Traditional New Year’s Eve services were also celebrated this year, although there was no exception to night curfew. The Archbishop of Prague, Cardinal Duka, celebrated Holy Mass on New Year’s Eve at an important pilgrimage site in Stará Boleslav, where national pilgrimages to the patron saint of the Czech lands St. Wenceslas take place every September.2 Holy Mass was celebrated in the local Basilica of the Virgin Mary without the presence of the faithful and was transmitted online.

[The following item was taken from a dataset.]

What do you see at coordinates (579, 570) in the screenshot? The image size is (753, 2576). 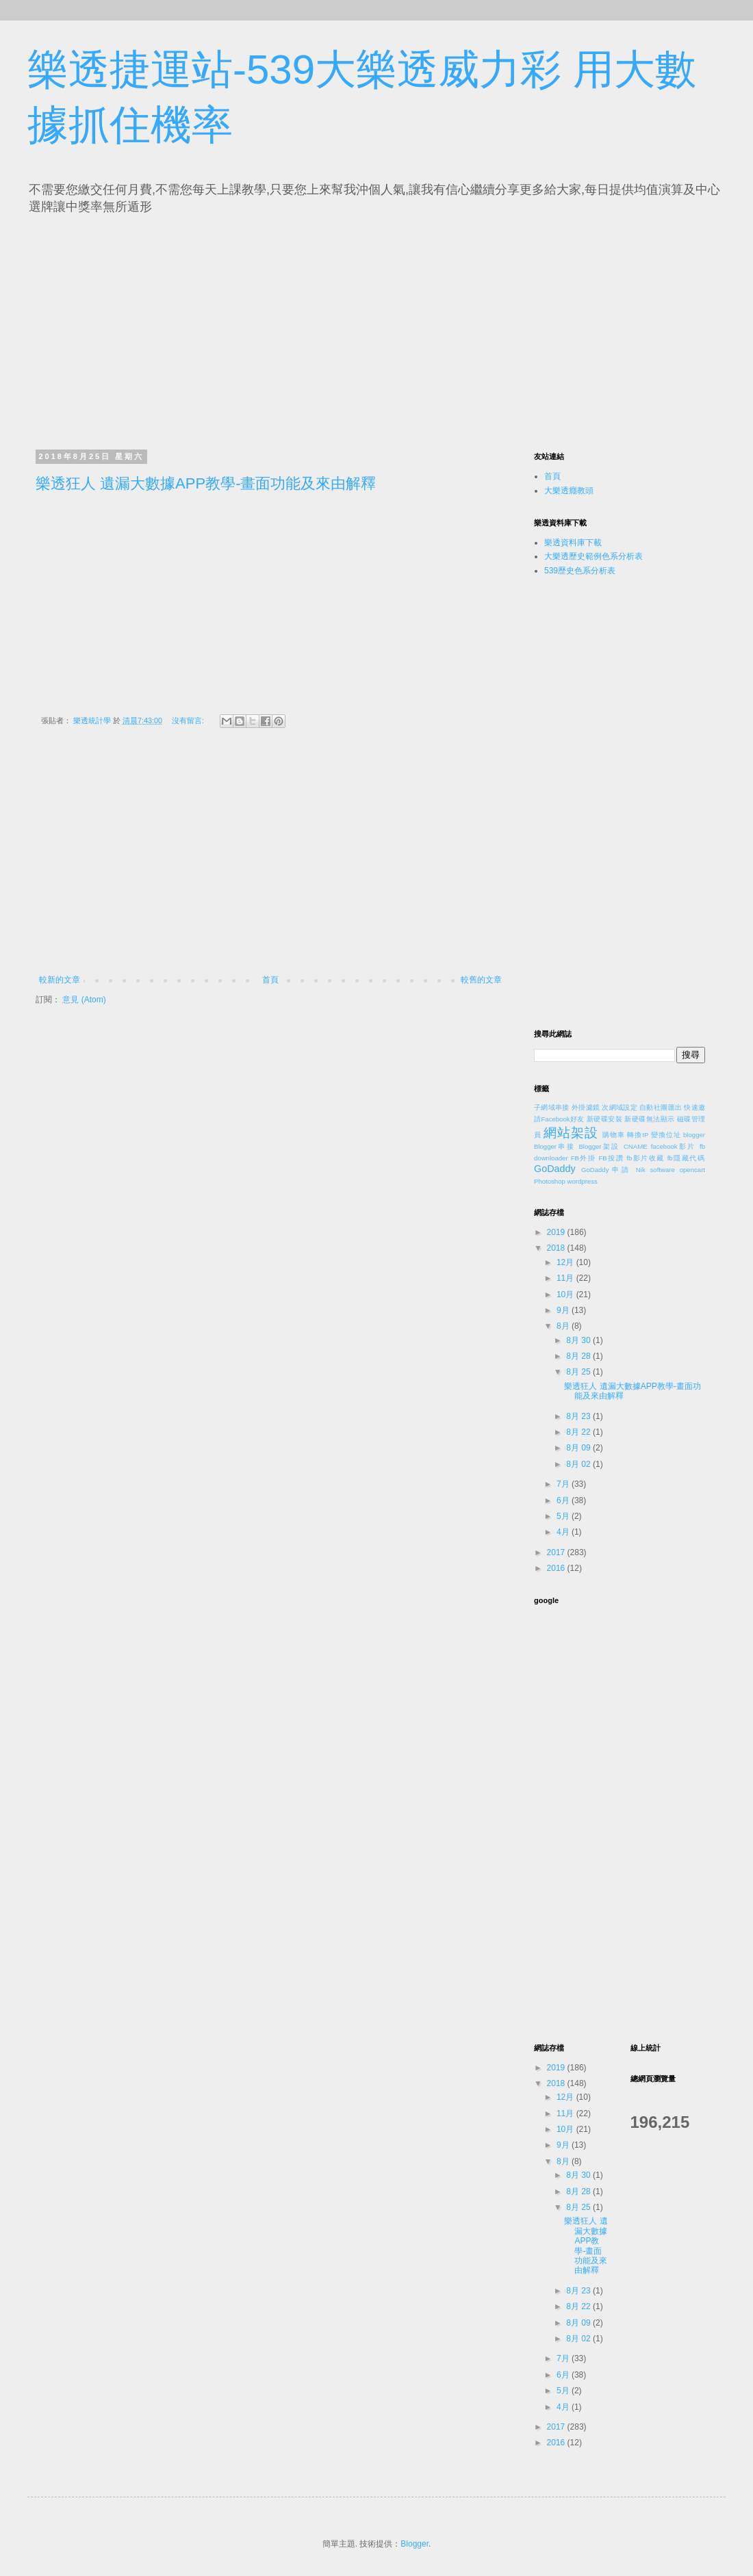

On New Year’s Day, 1st January 2021, the traditional New Year’s Ecumenical Celebration was organized by the Ecumenical Council of Churches in the Czech Republic. This year it was hosted by the Silesian Evangelical Church of the Augsburg Confession and took place in Návsí near Jablunkov (Czech Silesia). It was broadcast live by the public television broadcaster Czech Television. Daniel Ženatý, Synod Senior of the Evangelical Church of Czech Brethren and Chairman of the Ecumenical Council of Churches, Bishop Martin David, Apostolic Administrator of the Catholic Diocese of Ostrava-Opava, Tomáš Butta, Patriarch of the Czechoslovak Hussite Church and Petr Jan Vinš, Old Catholic Priest, Secretary General of the Ecumenical Council of Churches and a member of the Church Law Society, participated in the celebration.

In all churches, transmission online and on TV is becoming an important means of spreading God’s word. Many Catholic parishes and evangelical local congregations organize broadcasts of services at Christmas and other liturgical periods. Daily services are broadcast by Catholic TV channel Noe based in Ostrava (northern Moravia) and the Christian radio station Proglas with its main studio in Brno (southern Moravia), which has regional studios in all Bohemian and Moravian dioceses. The public television broadcaster Czech Television broadcasts religious services of all main denominations regularly. Services are often broadcast by some non-church private television stations.